Simple Labs' Quick Start Kit for Arduino - Getting Started - Part II

This is the second part of a multi-part tutorial that we are working on for you to get started with the Simple Labs Quick Start kit for Arduino. In case you have not read the earlier part, you can check it out here = > Simple Labs' Quick Start Kit for Arduino - Getting Started - Part I

In this part, we will see how to connect the following components of the Quick Start Kit and Program for them using the Arduino. We will not delve into arduino programming as this has been covered again and again. 

• IC ULN2003 - Replacing the Transistor
• IR Proximity Sensor
• LCD
• DS1307 RTC
• TSOP - Remote Control Receiver
• 7-Segment LED Display

We will stick to our previous method, we will choose a simple activity for each element and keep adding to the previous activity. Keep in mind we are saying activity and not project as we are not building any project of great significance, we are rather focusing on 'how to'. You are expected to go step by step through the activities as some of the coding might build on the previous activity. So , Lets get started!

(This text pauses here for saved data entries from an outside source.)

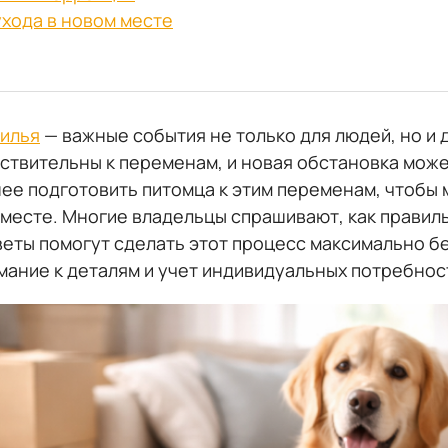
хода в новом месте
жилья
— важные события не только для людей, но и 
вствительны к переменам, и новая обстановка може
нее подготовить питомца к этим переменам, чтобы
месте. Многие владельцы спрашивают, как правиль
оветы помогут сделать этот процесс максимально б
мание к деталям и учет индивидуальных потребнос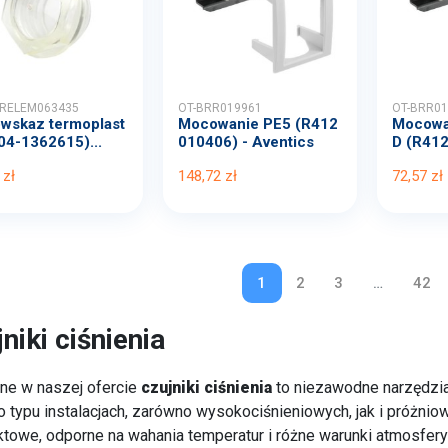
RELEM063435
OT-BRR019961
OT-BRR01
owskaz termoplast
Mocowanie PE5 (R412
Mocowa
04-1362615)...
010406) - Aventics
D (R412
e...
 zł
148,72 zł
72,57 zł
1
2
3
…
42
niki ciśnienia
ne w naszej ofercie
czujniki ciśnienia
to niezawodne narzędzia
 typu instalacjach, zarówno wysokociśnieniowych, jak i próżniowy
towe, odporne na wahania temperatur i różne warunki atmosfery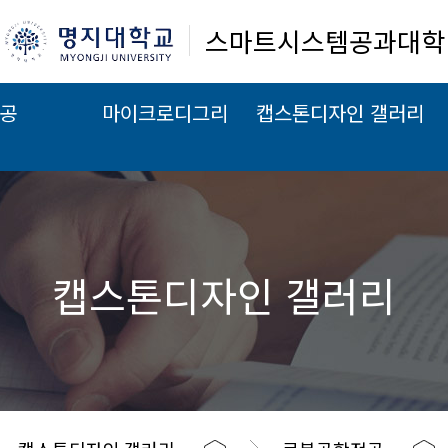
스마트시스템공과대학
공
마이크로디그리
캡스톤디자인 갤러리
캡스톤디자인 갤러리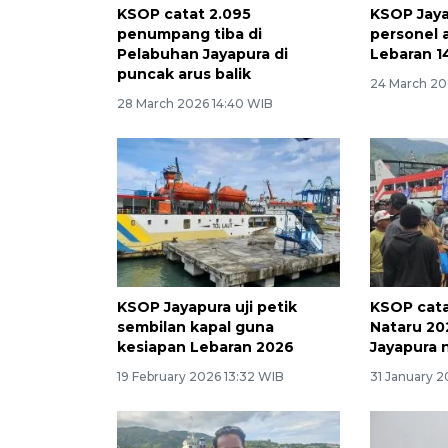
KSOP catat 2.095
KSOP Jaya
penumpang tiba di
personel 
Pelabuhan Jayapura di
Lebaran 1
puncak arus balik
24 March 20
28 March 2026 14:40 WIB
KSOP Jayapura uji petik
KSOP cat
sembilan kapal guna
Nataru 20
kesiapan Lebaran 2026
Jayapura 
19 February 2026 13:32 WIB
31 January 2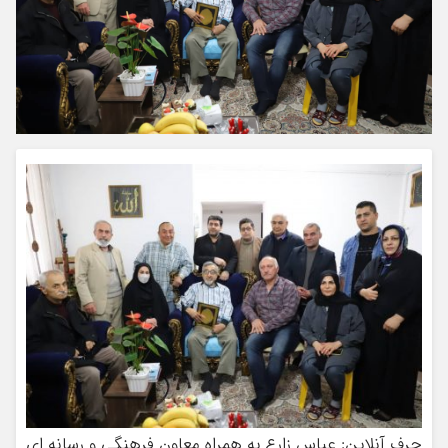
حرف آنلاین: عباس زارع به همراه معاون فرهنگی و رسانه ای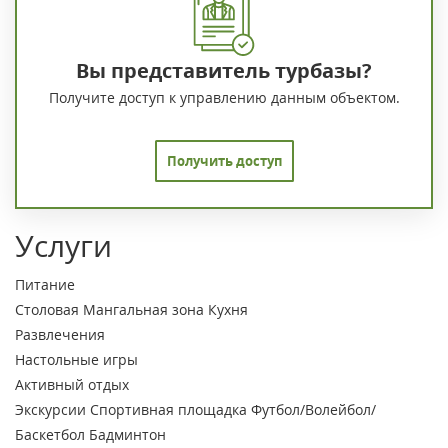
Вы представитель турбазы?
Получите доступ к управлению данным объектом.
Получить доступ
Услуги
Питание
Столовая
Мангальная зона
Кухня
Развлечения
Настольные игры
Активный отдых
Экскурсии
Спортивная площадка
Футбол/Волейбол/
Баскетбол
Бадминтон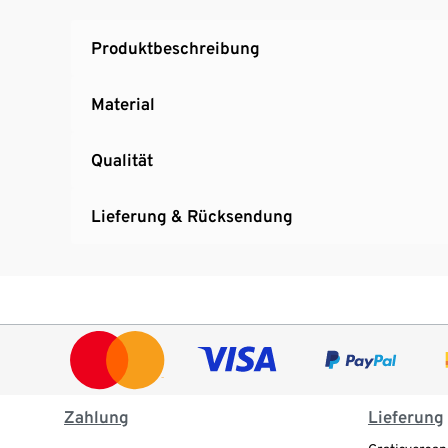
Produktbeschreibung
Material
Qualität
Lieferung & Rücksendung
Zahlung
Lieferung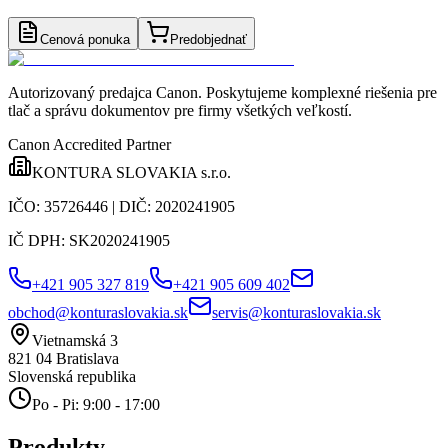
Cenová ponuka
Predobjednať
Autorizovaný predajca Canon
. Poskytujeme komplexné riešenia pre
tlač a správu dokumentov pre firmy všetkých veľkostí.
Canon Accredited Partner
KONTURA SLOVAKIA s.r.o.
IČO:
35726446
| DIČ:
2020241905
IČ DPH:
SK2020241905
+421 905 327 819
+421 905 609 402
obchod@konturaslovakia.sk
servis@konturaslovakia.sk
Vietnamská 3
821 04
Bratislava
Slovenská republika
Po - Pi: 9:00 - 17:00
Produkty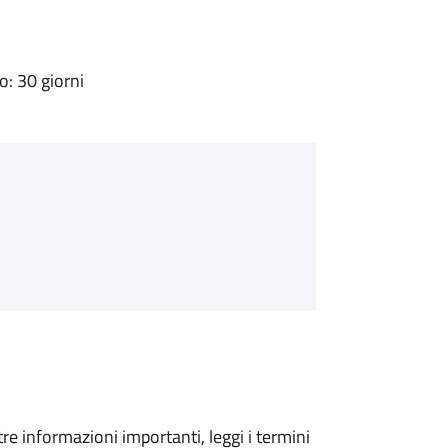
: 30 giorni
tre informazioni importanti, leggi i termini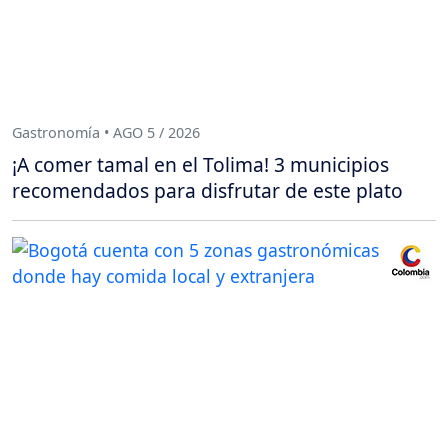
Gastronomía • AGO 5 / 2026
¡A comer tamal en el Tolima! 3 municipios
recomendados para disfrutar de este plato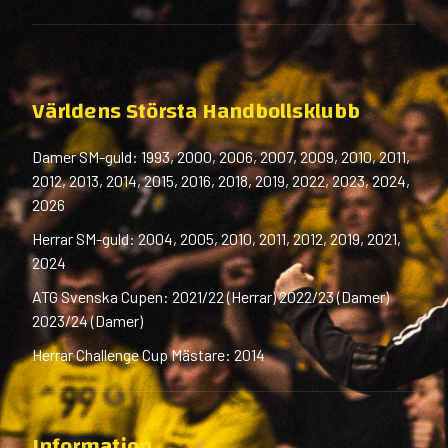
Världens Största Handbollsklubb
Damer SM-guld: 1993, 2000, 2006, 2007, 2009, 2010, 2011,
2012, 2013, 2014, 2015, 2016, 2018, 2019, 2022, 2023, 2024,
2026
Herrar SM-guld: 2004, 2005, 2010, 2011, 2012, 2019, 2021,
2024
ATG Svenska Cupen: 2021/22 (Herrar) 2022/23 (Damer)
2023/24 (Damer)
Herrar Challenge Cup Mästare: 2014
Information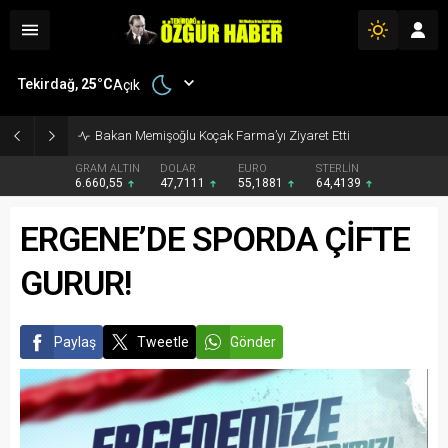
Tekirdağ,
25
°C
Açık
Bakan Memişoğlu Koçak Farma’yı Ziyaret Etti
GRAM ALTIN
DOLAR
EURO
STERLİN
6.660,55
47,7111
55,1881
64,4139
ERGENE’DE SPORDA ÇİFTE
GURUR!
Paylaş
Tweetle
Gönder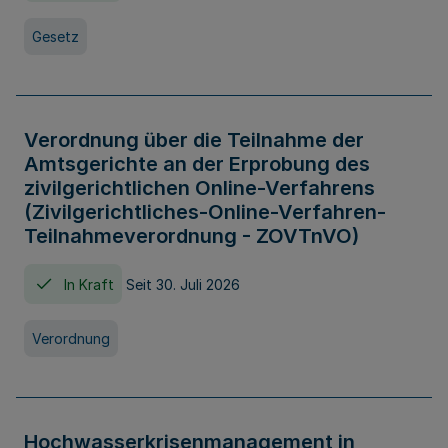
Gesetz
Verordnung über die Teilnahme der
Amtsgerichte an der Erprobung des
zivilgerichtlichen Online-Verfahrens
(Zivilgerichtliches-Online-Verfahren-
Teilnahmeverordnung - ZOVTnVO)
In Kraft
Seit 30. Juli 2026
Verordnung
Hochwasserkrisenmanagement in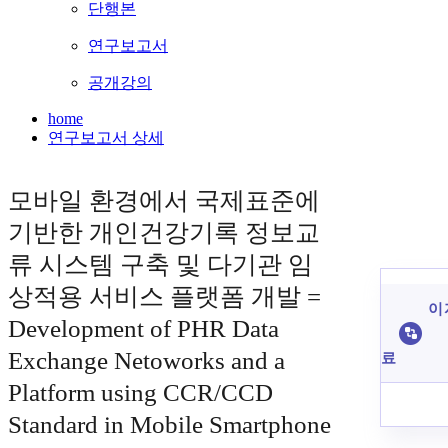
단행본
연구보고서
공개강의
home
연구보고서 상세
모바일 환경에서 국제표준에
기반한 개인건강기록 정보교
류 시스템 구축 및 다기관 임
상적용 서비스 플랫폼 개발 =
이 
Development of PHR Data
Exchange Netoworks and a
료
Platform using CCR/CCD
Standard in Mobile Smartphone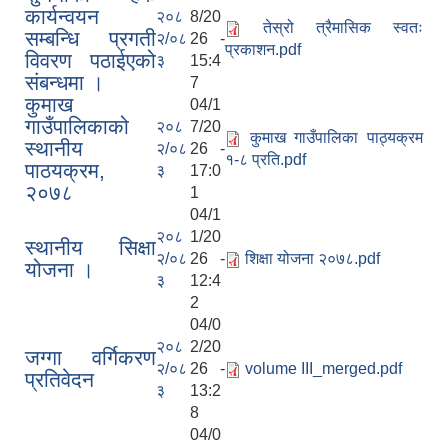
कार्यन्वयन
२०८
8/20
तेस्रो त्रैमासिक स्वतः
सम्बन्धि प्रगती
२/०८
26 -
प्रकाशन.pdf
विवरण पठाईएको
३
15:4
संबन्धमा ।
7
कुमाख
04/1
गाउँपालिकाको
२०८
7/20
कुमाख गाउँपालिका पाठ्यक्रम
स्थानीय
२/०८
26 -
१-८ प्रति.pdf
पाठयक्रम,
३
17:0
२०७८
1
04/1
२०८
1/20
स्थानीय सिक्षा
२/०८
26 -
शिक्षा योजना २०७८.pdf
योजना ।
३
12:4
2
04/0
२०८
2/20
जग्गा वर्गिकरण
२/०८
26 -
volume III_merged.pdf
प्रतिवेदन
३
13:2
8
04/0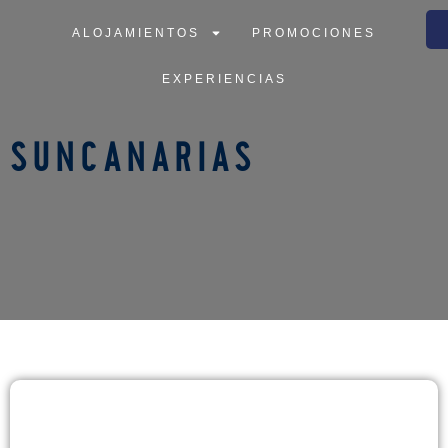
ALOJAMIENTOS
PROMOCIONES
ALOJAMIENTOS
PROMOCIONES
EXPERIENCIAS
EXPERIENCIAS
SUNCANARIAS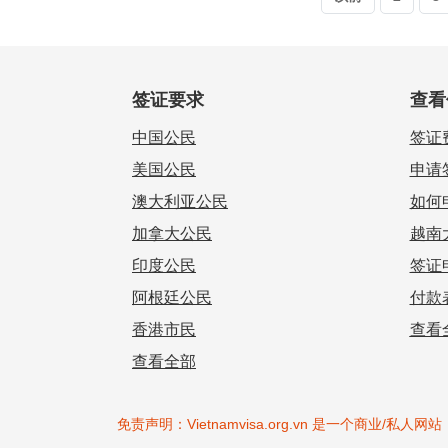
签证要求
查看
中国公民
签证
美国公民
申请
澳大利亚公民
如何
加拿大公民
越南
印度公民
签证
阿根廷公民
付款
香港市民
查看
查看全部
免责声明：Vietnamvisa.org.vn 是一个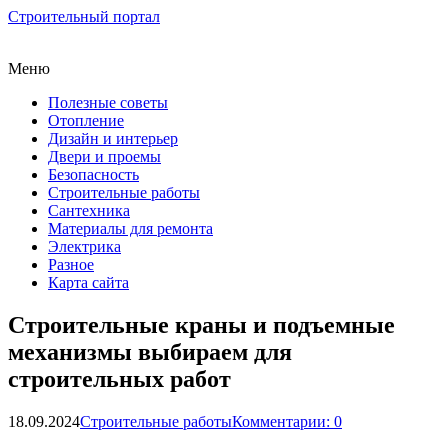
Строительный портал
Меню
Полезные советы
Отопление
Дизайн и интерьер
Двери и проемы
Безопасность
Строительные работы
Сантехника
Материалы для ремонта
Электрика
Разное
Карта сайта
Строительные краны и подъемные
механизмы выбираем для
строительных работ
18.09.2024
Строительные работы
Комментарии: 0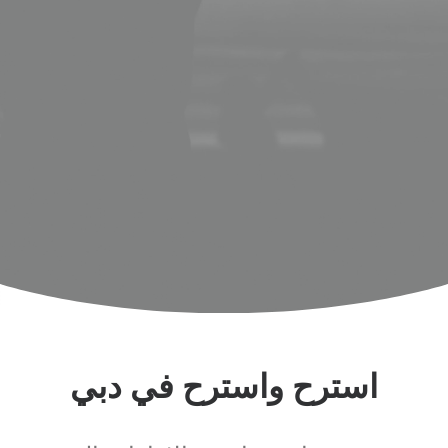
اكتشف المزيد
استرح واسترح في دبي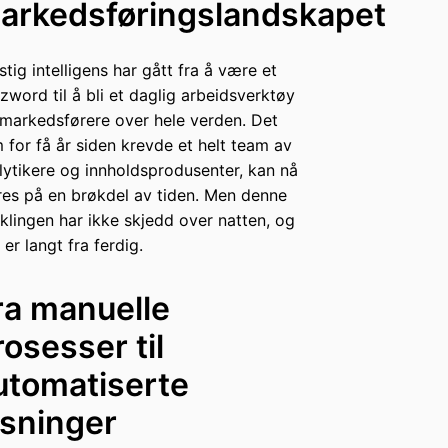
arkedsføringslandskapet
stig intelligens har gått fra å være et
zword til å bli et daglig arbeidsverktøy
 markedsførere over hele verden. Det
 for få år siden krevde et helt team av
lytikere og innholdsprodusenter, kan nå
res på en brøkdel av tiden. Men denne
iklingen har ikke skjedd over natten, og
 er langt fra ferdig.
ra manuelle
rosesser til
utomatiserte
øsninger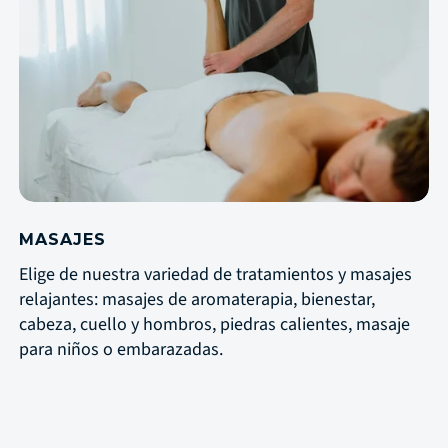
MASAJES
Elige de nuestra variedad de tratamientos y masajes
relajantes: masajes de aromaterapia, bienestar,
cabeza, cuello y hombros, piedras calientes, masaje
para niños o embarazadas.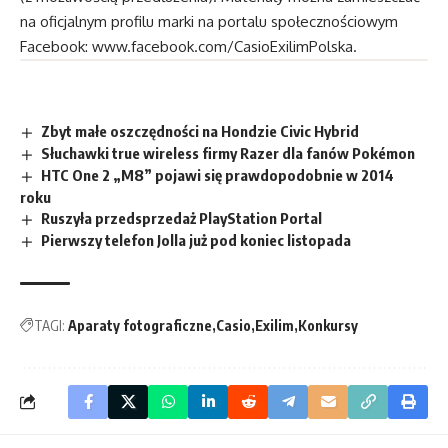
na oficjalnym profilu marki na portalu społecznościowym
Facebook:
www.facebook.com/CasioExilimPolska
.
Zbyt małe oszczędności na Hondzie Civic Hybrid
Słuchawki true wireless firmy Razer dla fanów Pokémon
HTC One 2 „M8” pojawi się prawdopodobnie w 2014
roku
Ruszyła przedsprzedaż PlayStation Portal
Pierwszy telefon Jolla już pod koniec listopada
TAGI:
Aparaty fotograficzne
Casio
Exilim
Konkursy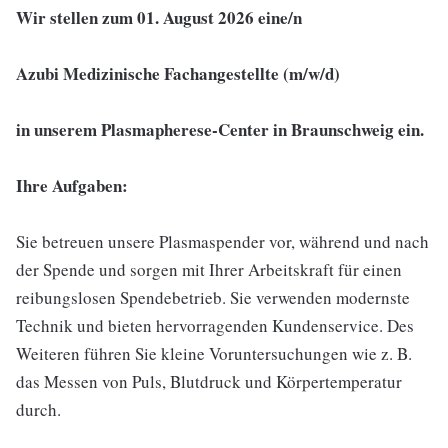
Wir stellen zum 01. August 2026 eine/n
Azubi Medizinische Fachangestellte (m/w/d)
in unserem Plasmapherese-Center in Braunschweig ein.
Ihre Aufgaben:
Sie betreuen unsere Plasmaspender vor, während und nach
der Spende und sorgen mit Ihrer Arbeitskraft für einen
reibungslosen Spendebetrieb. Sie verwenden modernste
Technik und bieten hervorragenden Kundenservice. Des
Weiteren führen Sie kleine Voruntersuchungen wie z. B.
das Messen von Puls, Blutdruck und Körpertemperatur
durch.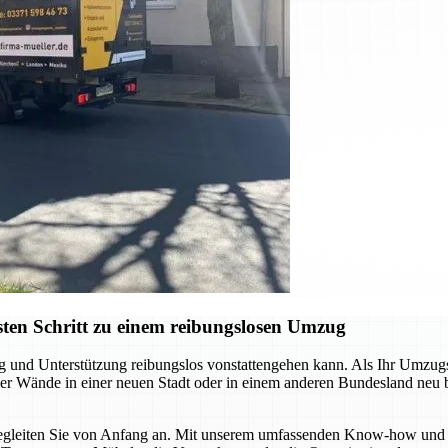
ten Schritt zu einem reibungslosen Umzug
ng und Unterstützung reibungslos vonstattengehen kann. Als Ihr Umzu
 vier Wände in einer neuen Stadt oder in einem anderen Bundesland neu
r begleiten Sie von Anfang an. Mit unserem umfassenden Know-how und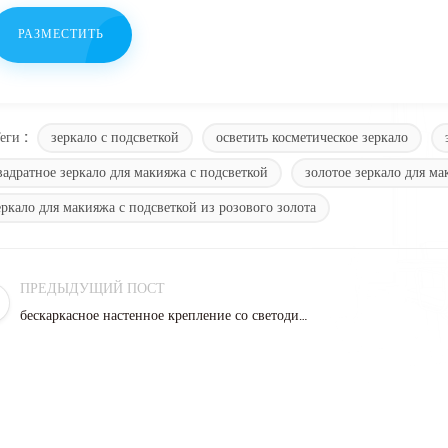
зеркало с подсветкой
осветить косметическое зеркало
еги :
вадратное зеркало для макияжа с подсветкой
золотое зеркало для м
еркало для макияжа с подсветкой из розового золота
ПРЕДЫДУЩИЙ ПОСТ
бескаркасное настенное крепление со светодиодной подсветкой зеркало для ванной комнаты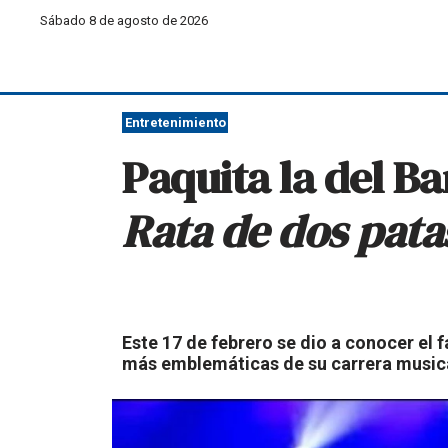
Sábado 8 de agosto de 2026
Entretenimiento
Paquita la del Ba
Rata de dos pata
Este 17 de febrero se dio a conocer el f
más emblemáticas de su carrera music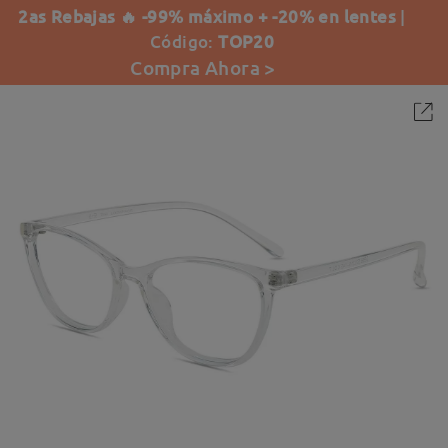
2as Rebajas 🔥 -99% máximo + -20% en lentes
|
Código:
TOP20
Compra Ahora >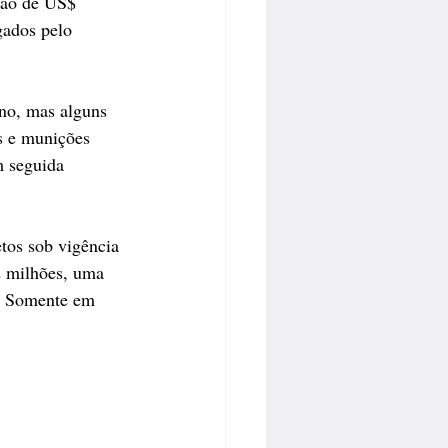
ção de US$ 
ados pelo 
no, mas alguns 
s e munições 
m seguida 
tos sob vigência 
2 milhões, uma 
. Somente em 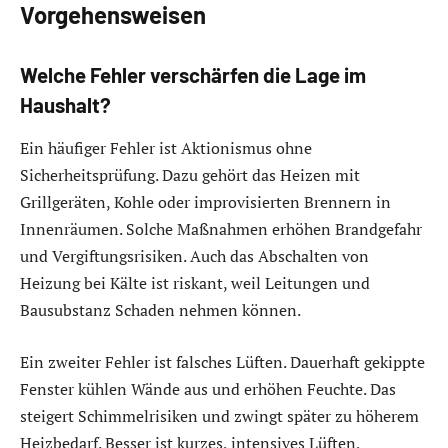
Vorgehensweisen
Welche Fehler verschärfen die Lage im
Haushalt?
Ein häufiger Fehler ist Aktionismus ohne
Sicherheitsprüfung. Dazu gehört das Heizen mit
Grillgeräten, Kohle oder improvisierten Brennern in
Innenräumen. Solche Maßnahmen erhöhen Brandgefahr
und Vergiftungsrisiken. Auch das Abschalten von
Heizung bei Kälte ist riskant, weil Leitungen und
Bausubstanz Schaden nehmen können.
Ein zweiter Fehler ist falsches Lüften. Dauerhaft gekippte
Fenster kühlen Wände aus und erhöhen Feuchte. Das
steigert Schimmelrisiken und zwingt später zu höherem
Heizbedarf. Besser ist kurzes, intensives Lüften,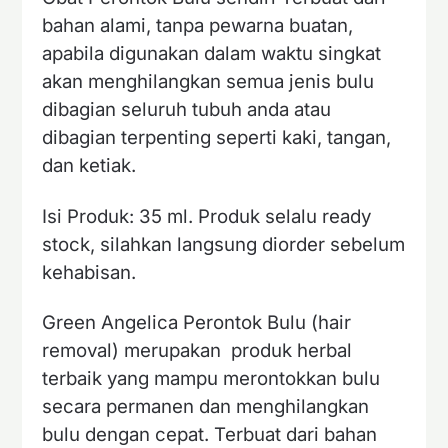
bahan alami, tanpa pewarna buatan,
apabila digunakan dalam waktu singkat
akan menghilangkan semua jenis bulu
dibagian seluruh tubuh anda atau
dibagian terpenting seperti kaki, tangan,
dan ketiak.
Isi Produk: 35 ml. Produk selalu ready
stock, silahkan langsung diorder sebelum
kehabisan.
Green Angelica Perontok Bulu (hair
removal) merupakan produk herbal
terbaik yang mampu merontokkan bulu
secara permanen dan menghilangkan
bulu dengan cepat. Terbuat dari bahan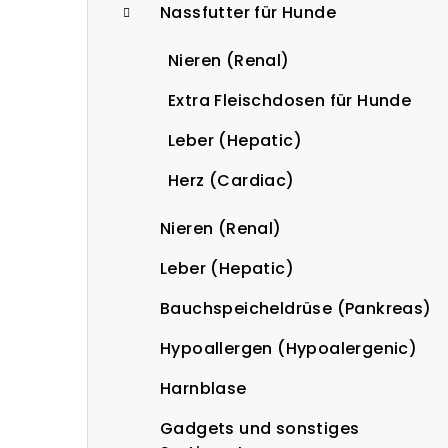
Nassfutter für Hunde
Nieren (Renal)
Extra Fleischdosen für Hunde
Leber (Hepatic)
Herz (Cardiac)
Nieren (Renal)
Leber (Hepatic)
Bauchspeicheldrüse (Pankreas)
Hypoallergen (Hypoalergenic)
Harnblase
Gadgets und sonstiges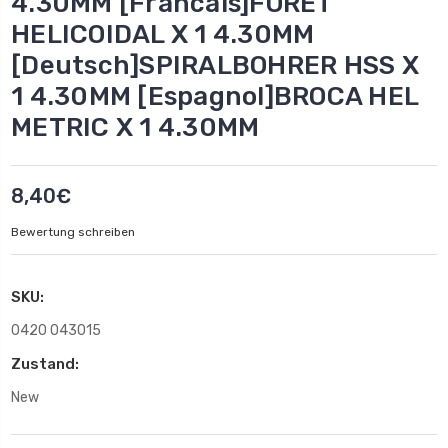
4.30MM [Francais]FORET
HELICOIDAL X 1 4.30MM
[Deutsch]SPIRALBOHRER HSS X
1 4.30MM [Espagnol]BROCA HEL
METRIC X 1 4.30MM
8,40€
Bewertung schreiben
SKU:
0420 043015
Zustand:
New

Download the following zip file with the source code for all these examples.
Quick_Start_Kit.zip 

We hope you have kept the basic breadboard setup intact and removed everything else from the previous experiments.  Here's how your breadboard should look now.

Basic Breadboard Setup

IC ULN2003 - Darlington Pair Transistor Array

In our last example of the first part, we saw how to use a transistor to trigger a buzzer. What if we had more than one buzzer? We can't be setting up multiple transistors as that would get hectic. IC ULN2003 has an array of transistors built inside it and these transistors can be used very much like our regular transistor. The ULN2003 has 7 darlington pairs of transistors inside it. A darlington transistor pair is a cascading transistor setup that given an increased amplification. (Click Here to Read more on Darlington Pairs) Each of these pairs can drive a device and can be controlled individually.

Pin Diagram of ULN2003 / COM is +5V in our case

Place the ULN2003 IC as shown. The Top of All ICs is marked by a notch. The Pin to the LEFT of this Notch is the first pin of the IC. For Some IC's there will be a small dot next to the first pin.

Connect a wire from the '-'ve terminal to the 8th pin of the IC

Connect a wire between the 9th pin of the IC to the '+'ve terminal

Now Connect the Positive of the Buzzer (the Red Wire) to the '+'ve terminal and the Negative of the Buzzer to the 16th pin of the IC (OUTPUT 1)

Connect a Wire from GND on the Arduino to the '-'ve Terminal of the Breadboard

Connect a Wire from the 5V pin on the Arduino to the '+'ve terminal on the Breadboard

Connect a Wire from the 7th Pin of the Arduino to the 1st Pin of the ULN2003 [the Input1 Pin]

Here's how your final set up would look like!

Try the following code. A simple program - call it an audio_blink ;) [ULN_Buzzer.ino]

/*
ULN2003- Buzzer
This program drives a Buzzer using ULN2003 
*/

void setup()
{
  pinMode(7,OUTPUT);
}
void loop()
{
  digitalWrite(7,HIGH);
  delay(2000);
  digitalWrite(7,LOW);
  delay(3000);
}
  

The IR Proximity Sensor

The IR Proximity sensor is one of the most commonly used sensors. You will find these in automatic taps,  automatic door opening, etc. This sensor works on the principle of IR reflectance. There is an IR LED (white / light blue in color) that is constantly emitting IR light. The light when reflected back falls on the IR Receiver LED / Photodiode (the black / dark blue color led). This received signal is then processed by an Op-Amp and the Op-Amp gives a HIGH signal. So the sensor module will give a HIGH signal if there is an object in front of the LED's. The range of sensing can be varied by adjusting the potentiometer on the sensor module. The maximum range of this module is only a few cms, so don't expect to use this as a distance sensor ;).  The module will not work when pointed at black objects as black color tends to absorb the IR light.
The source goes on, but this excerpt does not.